Copy each record exactly and skip its pictures.

▶ Items from a dataset:
=== Section Start ===

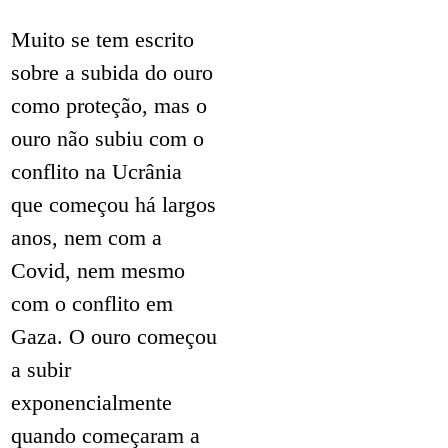
Muito se tem escrito
sobre a subida do ouro
como proteção, mas o
ouro não subiu com o
conflito na Ucrânia
que começou há largos
anos, nem com a
Covid, nem mesmo
com o conflito em
Gaza. O ouro começou
a subir
exponencialmente
quando começaram a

=== Section End ===

▶ EXERCISE SOLUTION:
Muito se tem escrito
sobre a subida do ouro
como proteção, mas o
ouro não subiu com o
conflito na Ucrânia
que começou há largos
anos, nem com a
Covid, nem mesmo
com o conflito em
Gaza. O ouro começou
a subir
exponencialmente
quando começaram a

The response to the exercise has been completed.